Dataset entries
_ _ _ _ _ _ _
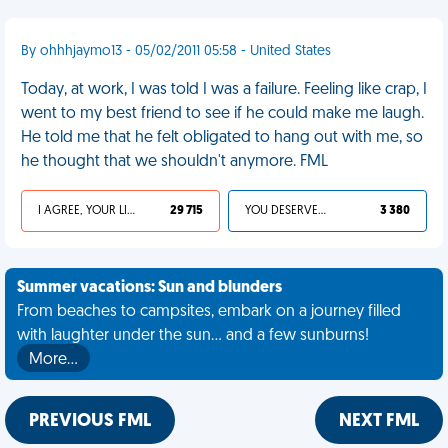
By ohhhjaymo13 - 05/02/2011 05:58 - United States
Today, at work, I was told I was a failure. Feeling like crap, I
went to my best friend to see if he could make me laugh.
He told me that he felt obligated to hang out with me, so
he thought that we shouldn't anymore. FML
I AGREE, YOUR LIFE SUCKS
29 715
YOU DESERVED IT
3 380
Summer vacations: Sun and blunders
From beaches to campsites, embark on a journey filled
with laughter under the sun... and a few sunburns!
More…
PREVIOUS FML
NEXT FML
_ _ _ _ _ _ _
• Problem
Your answer should reproduce every line of the data verbatim and include no images.

• Your response
By ohhhjaymo13 - 05/02/2011 05:58 - United States
Today, at work, I was told I was a failure. Feeling like crap, I
went to my best friend to see if he could make me laugh.
He told me that he felt obligated to hang out with me, so
he thought that we shouldn't anymore. FML
I AGREE, YOUR LIFE SUCKS
29 715
YOU DESERVED IT
3 380
Summer vacations: Sun and blunders
From beaches to campsites, embark on a journey filled
with laughter under the sun... and a few sunburns!
More…
PREVIOUS FML
NEXT FML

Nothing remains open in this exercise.